EUA impõem novas sanções a Cuba, apesar das recentes reformas econômicas na ilha

A reportagem é de Macarena Vidal Liy, publicada por El País, 23-06-2026.

Departamento de Estado americano deixou claro que as novas reformas econômicas introduzidas por Havana são insuficientes. Na terça-feira, aumentou ainda mais a pressão que exerce sobre o regime: o secretário de Estado americano, Marco Rubio, anunciou novas sanções contra cinco entidades estatais cubanas, três delas ligadas ao conglomerado econômico Gaesa, controlado pelas Forças Armadas cubanas e descrito por Washington como “o braço financeiro por trás do repressivo aparato de segurança de Cuba”, bem como contra a esposa de um dos filhos do homem forte do regime, Raúl Castro.

“A situação em Cuba está se deteriorando à medida que o regime comunista corrupto, brutal e antiamericano continua a priorizar o controle total sobre o bem-estar, a liberdade e as oportunidades do povo cubano”, escreveu o secretário de Estado em uma publicação nas redes sociais. “O conglomerado Gaesa, controlado pelos militares, serve persistentemente como o principal meio para que as elites do regime se apropriem dos poucos recursos restantes da ilha e os dediquem à repressão, à subversão antiamericana e à espionagem, em vez de investi-los em escolas, usinas de energia e nas necessidades básicas do povo cubano.”

Rubio insta os bancos internacionais e “outras empresas que prestam serviços” às entidades sancionadas a “congelarem imediatamente essas atividades” e alertou que “qualquer pessoa que preste serviços a essas entidades sancionadas corre o risco de ser sancionada também”.

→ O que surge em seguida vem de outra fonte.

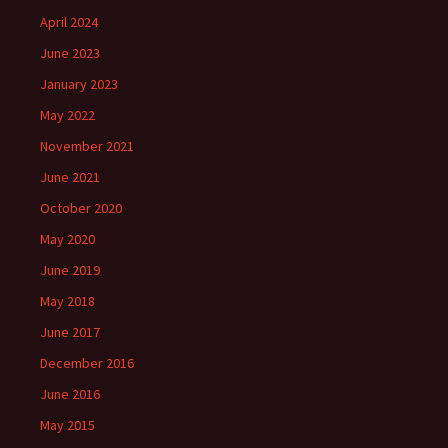
April 2024
June 2023
January 2023
May 2022
November 2021
June 2021
October 2020
May 2020
June 2019
May 2018
June 2017
December 2016
June 2016
May 2015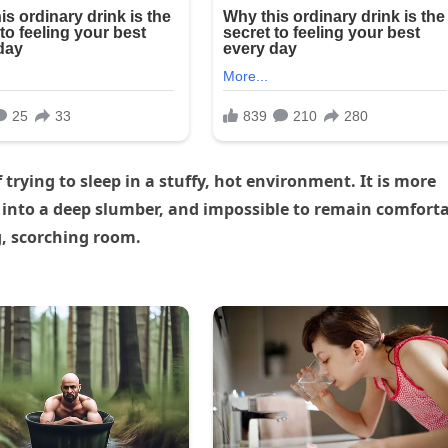
trying to sleep in a stuffy, hot environment. It is more
eper into a deep slumber, and impossible to remain comfort
g, scorching room.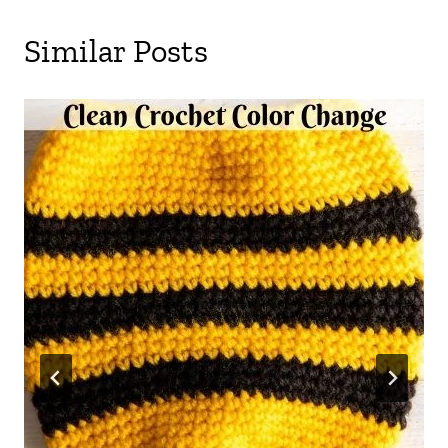
Similar Posts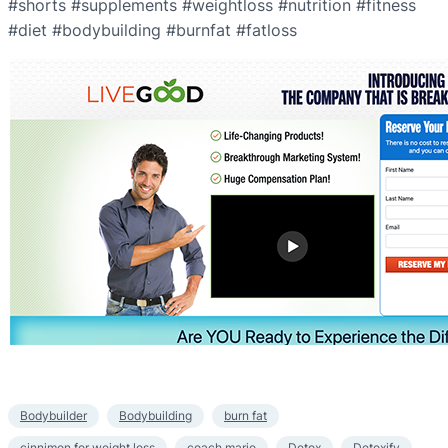
#shorts #supplements #weightloss #nutrition #fitness
#diet #bodybuilding #burnfat #fatloss
Bodybuilder
Bodybuilding
burn fat
cinnimon for weight loss
coach mario
Detox
Detoxify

Na terça-feira, Washington impôs sanções a cinco entidades cubanas, incluindo três associadas ao Grupo de Administração de Empresas SA (GAESA) e a Annalie Lilliam Rueda Cardero, esposa de Alejandro Castro Espín, filho de Raúl Castro e ex-chefe da inteligência cubana.

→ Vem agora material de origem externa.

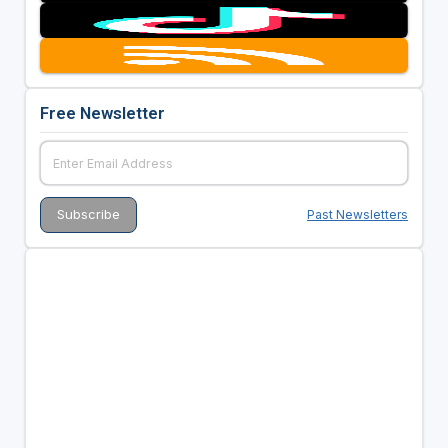
Free Newsletter
Past Newsletters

Entre as três entidades ligadas à GAESA, duas são instituições financeiras associadas à “movimentação de dinheiro em nome do regime”, segundo o Departamento de Estado: Rafin e o Banco Financiero Internacional (BFI). A outra é uma empresa de logística e portuária, Almacenes Universales, “que executa ordens do regime em toda a ilha”.

Também estão incluídas duas entidades que “geram renda para Cuba por meio da exploração de reservas de metais e minerais, incluindo a estatal Geominera”. São elas a siderúrgica José Martí, maior produtora de aço bruto de Cuba, que foi recentemente modernizada com fundos russos, e a Geominera, uma empresa estatal que administra ativos de minerais metálicos não niquelíferos e recebeu investimentos da empresa australiana Antilles Gold e de outras empresas estrangeiras.

“Todas essas entidades e indivíduos contribuem com fundos, facilitam ou se beneficiam das atividades malignas do regime, tanto em Cuba quanto em nosso continente”, afirmou o comunicado do Departamento de Estado. As medidas anunciadas na terça-feira surgiram apenas quatro dias depois de Cuba ter apresentado um pacote de 176 medidas econômicas drásticas, o conjunto de reformas mais abrangente em décadas, que introduz formalmente a dinâmica de mercado, autoriza a criação de bancos privados, permite sucessivas desvalorizações da moeda nacional e abre as empresas estatais a acionistas privados, entre outras medidas.

Essa reforma, que busca “fazer o necessário para preservar o essencial”, parece ser uma tentativa de responder à pressão dos EUA contra o regime, que se intensificou após a operação militar que capturou Nicolás Maduro na Venezuela em 3 de janeiro.

Desde então, o governo Trump impôs um bloqueio energético à ilha por meio de uma ordem executiva que ameaça com sanções e tarifas aqueles que fornecem combustível a Cuba. Também tomou medidas contra entidades estrangeiras envolvidas em setores-chave da economia cubana, incluindo mineração e serviços financeiros, e indiciou Raúl Castro pela morte de quatro pessoas na queda, em 1996, de dois aviões pertencentes à organização anticastrista Irmãos ao Resgate em águas internacionais.